# Eclipse Indigo , geschweifte / eckige Klammer funzt nicht immer



## delphiking1980 (6. Mrz 2012)

Hallo,

ich verwende Eclipse Indigo und irgendwie funktioniert die geschweifte bzw Eckige Klammer nicht mehr kennt jemand das problem ?

Meine Lösung ist Eclipse aus machen und wieder neustarten dann funktioniert das manchmal , manchmal muss ich auch den Rechner neustarten.

Komisch ist nur das auf meiner VM die auf der gleichen Kiste läuft (SVN und DB Server) das ganze funktioniert.

Komisch.


----------



## eRaaaa (6. Mrz 2012)

Hast du JBoss(-Plugins) installiert zufällig?


----------



## delphiking1980 (6. Mrz 2012)

nicht das ich es manuell installiert hätte.


----------



## Paddelpirat (6. Mrz 2012)

Oder hast du das Tastenlayout verändert?
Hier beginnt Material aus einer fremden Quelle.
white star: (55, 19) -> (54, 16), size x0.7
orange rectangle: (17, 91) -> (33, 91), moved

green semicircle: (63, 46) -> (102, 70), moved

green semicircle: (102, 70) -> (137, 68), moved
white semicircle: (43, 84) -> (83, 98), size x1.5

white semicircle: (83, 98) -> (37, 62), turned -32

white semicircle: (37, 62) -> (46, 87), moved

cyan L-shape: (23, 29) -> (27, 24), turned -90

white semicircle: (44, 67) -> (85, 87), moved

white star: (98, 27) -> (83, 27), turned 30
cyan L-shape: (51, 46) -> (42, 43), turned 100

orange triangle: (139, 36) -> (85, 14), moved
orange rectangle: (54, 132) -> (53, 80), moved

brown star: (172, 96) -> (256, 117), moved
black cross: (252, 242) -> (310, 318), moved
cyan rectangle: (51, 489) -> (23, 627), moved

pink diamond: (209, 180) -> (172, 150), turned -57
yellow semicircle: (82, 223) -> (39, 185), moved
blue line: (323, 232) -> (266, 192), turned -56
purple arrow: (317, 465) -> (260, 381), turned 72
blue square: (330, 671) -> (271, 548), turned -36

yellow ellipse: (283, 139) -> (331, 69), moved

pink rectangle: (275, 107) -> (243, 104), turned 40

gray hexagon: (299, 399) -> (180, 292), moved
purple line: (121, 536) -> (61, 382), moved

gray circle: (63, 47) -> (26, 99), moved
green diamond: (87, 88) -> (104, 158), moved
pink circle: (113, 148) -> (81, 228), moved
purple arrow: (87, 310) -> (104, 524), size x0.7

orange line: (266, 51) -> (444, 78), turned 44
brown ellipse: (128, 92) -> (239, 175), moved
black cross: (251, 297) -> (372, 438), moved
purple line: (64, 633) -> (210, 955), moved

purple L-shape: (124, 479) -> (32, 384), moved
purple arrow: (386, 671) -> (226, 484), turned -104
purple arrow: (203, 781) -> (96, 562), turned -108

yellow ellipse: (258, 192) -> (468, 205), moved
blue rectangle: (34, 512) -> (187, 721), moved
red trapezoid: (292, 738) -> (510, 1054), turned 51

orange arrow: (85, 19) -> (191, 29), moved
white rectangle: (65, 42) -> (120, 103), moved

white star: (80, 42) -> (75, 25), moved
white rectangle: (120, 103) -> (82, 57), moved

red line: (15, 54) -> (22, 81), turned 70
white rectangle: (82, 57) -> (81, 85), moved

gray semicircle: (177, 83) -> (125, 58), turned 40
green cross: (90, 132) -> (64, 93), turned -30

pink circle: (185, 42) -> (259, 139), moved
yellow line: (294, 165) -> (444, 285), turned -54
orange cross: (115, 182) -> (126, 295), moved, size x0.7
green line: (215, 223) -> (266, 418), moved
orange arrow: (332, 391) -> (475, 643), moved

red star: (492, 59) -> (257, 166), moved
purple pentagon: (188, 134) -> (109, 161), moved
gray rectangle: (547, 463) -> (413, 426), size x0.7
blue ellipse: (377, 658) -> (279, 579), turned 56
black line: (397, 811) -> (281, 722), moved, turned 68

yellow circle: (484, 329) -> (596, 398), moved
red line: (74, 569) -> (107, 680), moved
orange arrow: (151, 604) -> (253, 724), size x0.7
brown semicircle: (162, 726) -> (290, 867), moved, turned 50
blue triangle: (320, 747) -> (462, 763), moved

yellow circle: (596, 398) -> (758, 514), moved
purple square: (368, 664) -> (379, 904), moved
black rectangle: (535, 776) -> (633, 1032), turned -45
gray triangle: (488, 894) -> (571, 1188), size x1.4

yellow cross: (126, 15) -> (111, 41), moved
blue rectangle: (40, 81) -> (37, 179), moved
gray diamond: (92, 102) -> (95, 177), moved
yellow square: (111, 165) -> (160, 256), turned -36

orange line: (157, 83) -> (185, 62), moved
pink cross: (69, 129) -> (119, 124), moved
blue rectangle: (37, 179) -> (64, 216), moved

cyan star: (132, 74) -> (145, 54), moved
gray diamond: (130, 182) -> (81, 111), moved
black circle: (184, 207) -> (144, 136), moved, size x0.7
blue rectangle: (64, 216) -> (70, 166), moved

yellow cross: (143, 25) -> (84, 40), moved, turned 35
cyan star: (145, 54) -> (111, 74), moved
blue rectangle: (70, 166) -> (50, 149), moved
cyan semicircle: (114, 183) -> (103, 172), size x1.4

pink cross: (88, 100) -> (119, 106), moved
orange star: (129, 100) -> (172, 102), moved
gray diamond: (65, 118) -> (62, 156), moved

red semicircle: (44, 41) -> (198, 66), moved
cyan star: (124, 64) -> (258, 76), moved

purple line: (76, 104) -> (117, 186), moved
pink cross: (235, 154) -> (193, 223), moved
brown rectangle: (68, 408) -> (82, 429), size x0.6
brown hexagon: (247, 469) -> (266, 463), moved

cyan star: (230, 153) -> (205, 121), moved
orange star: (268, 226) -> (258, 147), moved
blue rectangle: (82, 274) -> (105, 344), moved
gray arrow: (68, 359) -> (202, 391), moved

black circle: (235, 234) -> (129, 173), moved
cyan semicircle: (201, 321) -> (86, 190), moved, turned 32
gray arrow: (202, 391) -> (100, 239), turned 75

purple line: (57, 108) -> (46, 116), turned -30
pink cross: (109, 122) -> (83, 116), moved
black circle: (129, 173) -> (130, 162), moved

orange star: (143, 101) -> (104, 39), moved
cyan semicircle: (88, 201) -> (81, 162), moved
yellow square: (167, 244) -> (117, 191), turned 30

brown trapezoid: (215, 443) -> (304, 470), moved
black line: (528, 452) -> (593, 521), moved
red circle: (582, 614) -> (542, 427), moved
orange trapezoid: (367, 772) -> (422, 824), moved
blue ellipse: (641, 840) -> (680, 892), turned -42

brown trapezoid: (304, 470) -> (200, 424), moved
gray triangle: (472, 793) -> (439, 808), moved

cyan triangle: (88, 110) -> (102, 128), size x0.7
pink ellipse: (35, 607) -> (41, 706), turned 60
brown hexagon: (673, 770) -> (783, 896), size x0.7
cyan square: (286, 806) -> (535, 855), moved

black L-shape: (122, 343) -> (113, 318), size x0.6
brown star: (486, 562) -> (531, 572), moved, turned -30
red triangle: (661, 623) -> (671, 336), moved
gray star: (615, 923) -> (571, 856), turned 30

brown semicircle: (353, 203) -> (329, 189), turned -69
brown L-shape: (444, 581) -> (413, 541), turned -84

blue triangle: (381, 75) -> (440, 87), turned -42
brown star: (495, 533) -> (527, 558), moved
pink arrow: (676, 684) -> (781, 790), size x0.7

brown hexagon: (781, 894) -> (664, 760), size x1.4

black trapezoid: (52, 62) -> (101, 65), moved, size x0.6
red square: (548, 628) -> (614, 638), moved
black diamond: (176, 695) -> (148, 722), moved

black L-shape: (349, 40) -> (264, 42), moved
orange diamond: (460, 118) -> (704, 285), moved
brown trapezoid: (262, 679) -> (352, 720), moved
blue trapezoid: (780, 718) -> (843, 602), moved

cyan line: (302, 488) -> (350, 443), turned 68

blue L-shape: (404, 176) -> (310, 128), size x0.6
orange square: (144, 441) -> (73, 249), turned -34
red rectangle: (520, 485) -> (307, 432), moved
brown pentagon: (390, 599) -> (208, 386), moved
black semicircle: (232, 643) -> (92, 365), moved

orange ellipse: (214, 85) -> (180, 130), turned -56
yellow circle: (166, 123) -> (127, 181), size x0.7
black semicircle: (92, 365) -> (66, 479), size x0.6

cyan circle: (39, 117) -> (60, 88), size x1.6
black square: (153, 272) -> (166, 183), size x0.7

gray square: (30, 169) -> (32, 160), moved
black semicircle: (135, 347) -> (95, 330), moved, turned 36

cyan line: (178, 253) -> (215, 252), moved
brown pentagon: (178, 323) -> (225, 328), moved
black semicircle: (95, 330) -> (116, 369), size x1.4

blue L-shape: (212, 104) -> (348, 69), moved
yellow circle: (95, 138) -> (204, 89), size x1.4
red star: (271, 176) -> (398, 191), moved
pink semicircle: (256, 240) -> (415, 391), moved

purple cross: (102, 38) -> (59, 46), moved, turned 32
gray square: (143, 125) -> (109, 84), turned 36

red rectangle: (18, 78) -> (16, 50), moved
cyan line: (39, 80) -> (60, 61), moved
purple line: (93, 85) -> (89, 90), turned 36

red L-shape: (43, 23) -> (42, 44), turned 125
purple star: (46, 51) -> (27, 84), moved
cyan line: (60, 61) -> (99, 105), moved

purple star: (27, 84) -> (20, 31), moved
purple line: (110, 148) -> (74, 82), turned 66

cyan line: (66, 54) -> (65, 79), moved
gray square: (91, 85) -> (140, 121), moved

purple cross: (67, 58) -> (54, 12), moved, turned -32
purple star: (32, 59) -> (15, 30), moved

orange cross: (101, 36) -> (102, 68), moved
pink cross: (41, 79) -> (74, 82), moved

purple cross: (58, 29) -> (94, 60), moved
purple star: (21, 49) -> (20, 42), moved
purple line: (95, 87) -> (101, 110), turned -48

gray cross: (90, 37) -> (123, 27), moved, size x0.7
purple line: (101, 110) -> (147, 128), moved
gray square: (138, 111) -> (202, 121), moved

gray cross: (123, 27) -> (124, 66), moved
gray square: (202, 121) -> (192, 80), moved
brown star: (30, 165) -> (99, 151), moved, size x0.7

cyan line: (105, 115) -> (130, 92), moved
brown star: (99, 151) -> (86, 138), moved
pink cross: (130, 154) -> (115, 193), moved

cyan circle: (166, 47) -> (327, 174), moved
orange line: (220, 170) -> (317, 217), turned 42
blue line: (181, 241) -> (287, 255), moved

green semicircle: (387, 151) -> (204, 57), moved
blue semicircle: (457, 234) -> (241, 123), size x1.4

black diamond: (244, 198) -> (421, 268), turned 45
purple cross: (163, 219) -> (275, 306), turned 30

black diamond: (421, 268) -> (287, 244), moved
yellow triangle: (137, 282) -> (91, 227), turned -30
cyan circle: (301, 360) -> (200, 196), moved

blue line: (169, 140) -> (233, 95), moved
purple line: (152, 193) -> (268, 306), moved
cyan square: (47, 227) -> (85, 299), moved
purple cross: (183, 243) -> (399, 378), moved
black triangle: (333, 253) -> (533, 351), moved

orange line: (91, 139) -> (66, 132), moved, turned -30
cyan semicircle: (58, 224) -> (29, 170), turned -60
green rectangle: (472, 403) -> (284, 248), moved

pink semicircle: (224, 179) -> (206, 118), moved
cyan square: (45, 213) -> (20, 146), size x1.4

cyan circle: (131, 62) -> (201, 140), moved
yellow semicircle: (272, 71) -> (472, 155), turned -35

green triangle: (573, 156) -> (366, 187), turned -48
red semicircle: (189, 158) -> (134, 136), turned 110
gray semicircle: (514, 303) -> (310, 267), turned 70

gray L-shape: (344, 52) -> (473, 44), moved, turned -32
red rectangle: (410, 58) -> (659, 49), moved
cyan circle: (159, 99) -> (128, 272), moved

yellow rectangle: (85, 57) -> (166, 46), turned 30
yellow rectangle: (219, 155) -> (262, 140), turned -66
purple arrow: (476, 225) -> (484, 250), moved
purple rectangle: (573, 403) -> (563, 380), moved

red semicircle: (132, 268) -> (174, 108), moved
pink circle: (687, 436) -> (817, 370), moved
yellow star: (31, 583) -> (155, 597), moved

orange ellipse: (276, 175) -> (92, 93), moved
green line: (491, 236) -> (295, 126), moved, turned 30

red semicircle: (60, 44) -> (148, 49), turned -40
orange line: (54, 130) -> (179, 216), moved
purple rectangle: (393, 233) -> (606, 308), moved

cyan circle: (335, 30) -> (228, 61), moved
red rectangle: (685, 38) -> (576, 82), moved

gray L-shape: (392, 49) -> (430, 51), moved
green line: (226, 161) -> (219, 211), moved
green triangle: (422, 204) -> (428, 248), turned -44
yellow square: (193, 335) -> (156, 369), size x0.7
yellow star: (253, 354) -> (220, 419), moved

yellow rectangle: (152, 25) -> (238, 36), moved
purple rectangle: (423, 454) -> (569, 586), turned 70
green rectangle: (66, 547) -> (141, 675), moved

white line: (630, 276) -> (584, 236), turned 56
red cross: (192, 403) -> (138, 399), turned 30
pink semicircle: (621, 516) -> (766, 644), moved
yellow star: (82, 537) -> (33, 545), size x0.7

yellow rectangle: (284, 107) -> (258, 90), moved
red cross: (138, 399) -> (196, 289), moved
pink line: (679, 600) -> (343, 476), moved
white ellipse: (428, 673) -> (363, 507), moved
Per Tastenkombination auf englisch gestellt oder so ein Quark?


----------



## delphiking1980 (6. Mrz 2012)

Paddelpirat hat gesagt.:


> Oder hast du das Tastenlayout verändert? Per Tastenkombination auf englisch gestellt oder so ein Quark?



dachte ich zuerst auch nur die umlaute funktionieren ja


----------